![]() |
| perjuangan belum berakhir |
Tembalang, 10 November 2009, Upacara Bendera memperingati Hari Pahlawan tanggal 10 November di lingkungan Kampus Undip Tembalang, Selasa (10/11, berlangsung cukup khitmad. Upacara yang dipusatkan di halaman Gedung Widya Puraya, dipimpin langsung Komandan Upacara Prof Dr Soesilo Wibowo, selaku Rektor Undip.
Dibandingkan upacara serupa, yang sering dilakukan di kampus terbesar di Jawa Tengah, upacara kali ini masih kurang mendapat perhatian dari seluruh karyawan, baik dosen maupun tenaga adminsitrasi yang ada di lingkungan Undip.
Terbukti, masih banyak ruang lapangan yang kosong dari peserta upacara. Puluhan bahkan ratusan pegawai yang terlambat datang juga terlihat malas-malasan untuk masuk ke area lapangan upacara. Sebaliknya, mereka lmemilih duduk-duduk dan ngobrol di pinggir jalan.
Budaya tidak menghargai dan menghormati peringatan hari-hari besar yang memiliki nilai sejarah yang sangat tinggi dan mulia sebagai hasil pengorbanan para pahlawan itu tampak juga terlihat pada saat berlangsungnya upacacara. Dimana, barisan peserta upacara yang semrawut.
Tidak hanya itu, saat pengibaran Bendera Sang Saka Merah Putih berlangsung yang diiringi lagu Indonesia Raya, sikap para peserta upacara juga semau gue, sehingga terkesan hanya merupakan sebuah kewajiban yang formalitas belaka.
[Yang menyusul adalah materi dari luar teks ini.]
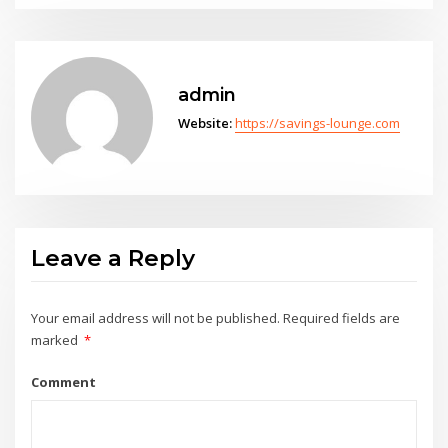
admin
Website:
https://savings-lounge.com
Leave a Reply
Your email address will not be published.
Required fields are
marked
*
Comment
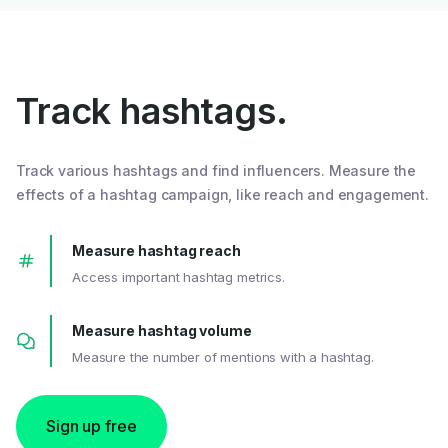
Track hashtags.
Track various hashtags and find influencers. Measure the
effects of a hashtag campaign, like reach and engagement.
Measure hashtag reach
Access important hashtag metrics.
Measure hashtag volume
Measure the number of mentions with a hashtag.
Sign up free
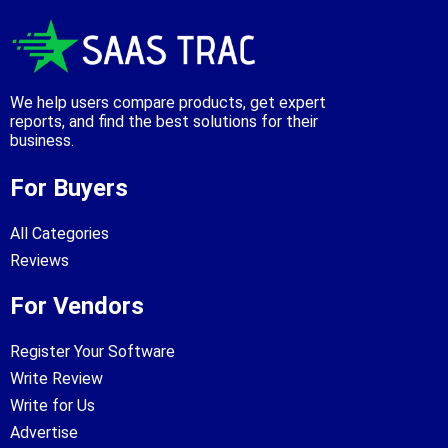
We help users compare products, get expert
reports, and find the best solutions for their
business.
For Buyers
All Categories
Reviews
For Vendors
Register Your Software
Write Review
Write for Us
Advertise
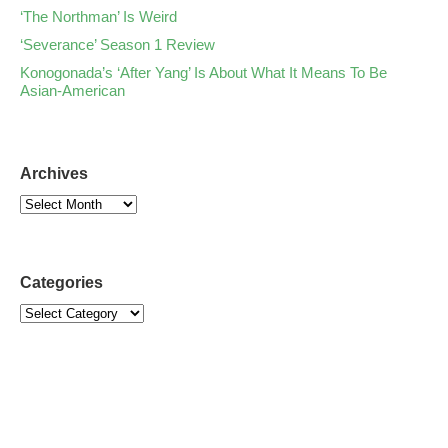
‘The Northman’ Is Weird
‘Severance’ Season 1 Review
Konogonada’s ‘After Yang’ Is About What It Means To Be
Asian-American
Archives
Categories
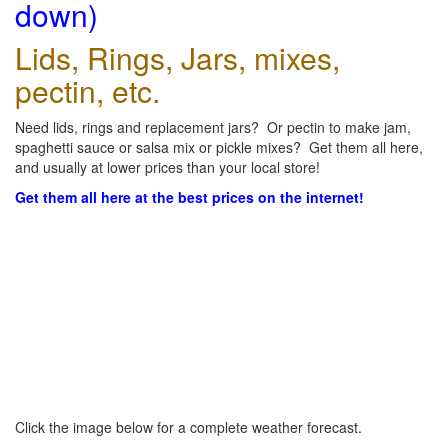
down)
Lids, Rings, Jars, mixes,
pectin, etc.
Need lids, rings and replacement jars? Or pectin to make jam,
spaghetti sauce or salsa mix or pickle mixes? Get them all here,
and usually at lower prices than your local store!
Get them all here at the best prices on the internet!
Click the image below for a complete weather forecast.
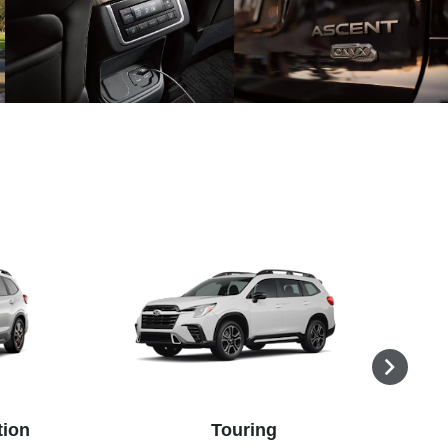
tion
Touring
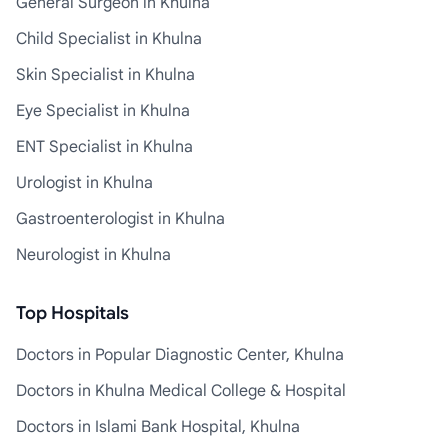
General Surgeon in Khulna
Child Specialist in Khulna
Skin Specialist in Khulna
Eye Specialist in Khulna
ENT Specialist in Khulna
Urologist in Khulna
Gastroenterologist in Khulna
Neurologist in Khulna
Top Hospitals
Doctors in Popular Diagnostic Center, Khulna
Doctors in Khulna Medical College & Hospital
Doctors in Islami Bank Hospital, Khulna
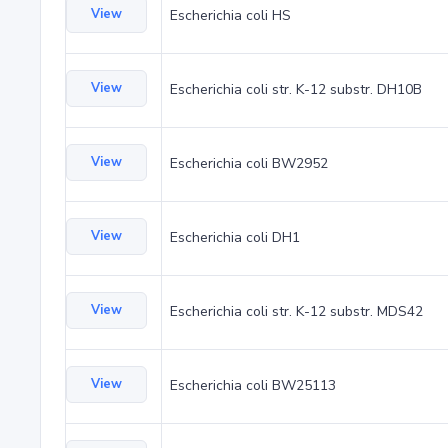
View
Escherichia coli HS
View
Escherichia coli str. K-12 substr. DH10B
View
Escherichia coli BW2952
View
Escherichia coli DH1
View
Escherichia coli str. K-12 substr. MDS42
View
Escherichia coli BW25113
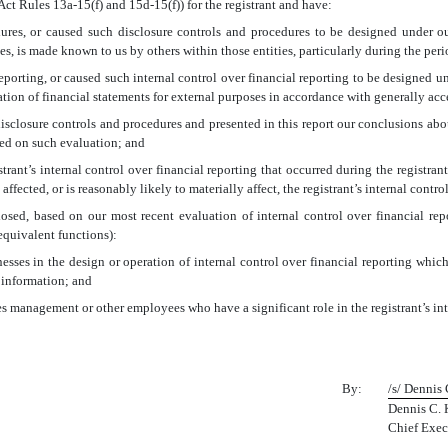
Act Rules 13a-15(f) and 15d-15(f)) for the registrant and have:
res, or caused such disclosure controls and procedures to be designed under our
ies, is made known to us by others within those entities, particularly during the peri
eporting, or caused such internal control over financial reporting to be designed u
aration of financial statements for external purposes in accordance with generally ac
 disclosure controls and procedures and presented in this report our conclusions abou
sed on such evaluation; and
rant’s internal control over financial reporting that occurred during the registrant’s
 affected, or is reasonably likely to materially affect, the registrant’s internal contr
closed, based on our most recent evaluation of internal control over financial rep
 equivalent functions):
esses in the design or operation of internal control over financial reporting which a
 information; and
es management or other employees who have a significant role in the registrant’s int
By:
/s/ Dennis
Dennis C. 
Chief Exec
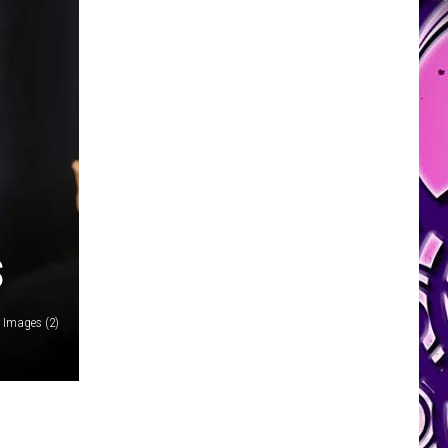
S
 Images (2)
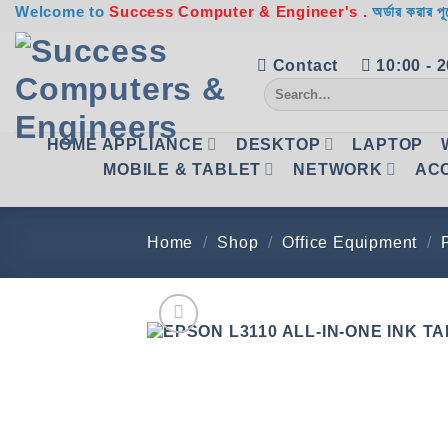
Skip
Welcome to
Success Computer & Engineer's .
অর্ডার করার পূ
to
content
Contact
10:00 - 
Search
for:
HOME APPLIANCE
DESKTOP
LAPTOP
MOBILE & TABLET
NETWORK
AC
Home
/
Shop
/
Office Equipment
/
Begitu pula pada saat pembacaan Pancasila, Pembukaan UUD'45, yang semestinya bersikap resmi, para peserta upacara juga banyak yang bersikap santai bahkan ngobrol sendiri. " Fenomena ini pertanda lunturnya rasa nasioanlisme, patriotisme dan rasa cinta kepada tanah air. Bagaimana tidak, hanya diminta ikut upacara saja banyak yang tidak hadir. Kalaupun hadir, tidak melakukan dengan sungguh-sungguh. Ini yang namanya dekadensi nilai-nilai cinta tanah air. Padahal, Pegawai Negeri Sipil (PNS) mestinya menjadi tauladan yang baik dimata masyarakat," ujar salah seorang peserta upacara dengan prihatin.
Akankah budaya buruk seperti ini akan terus dipertahankan dan dikembangkan di kampus kebanggaan milik Bangsa ini. Jika para pegawai yang dijadikan contoh panutan para peserta anak didik memili jiwa dan semangat yang loyo, lalu apa jadinya nasib para mahasiswa, yang menjadi generasi penerus bangsa ini?.
Rektor Undip, Prof Dr Soesilo Wibowo sendiri, dalam sambutan pengahan juga hanya membaca sambutan tertulis menteri sosial. Dia tidak menyinggung atau mencobamengorelasikan antara nilai - nilai sejarah perjuangan para pahlawan dalam merebut dan mempertahankan kedaulatan tanah air Indonesia, dengan nilai-nilai, jiwa, semangat dan etos kerja yang harus dikembangkan di Undip, sebagai sumbangsih buat bangsa dan negara tercinta ini.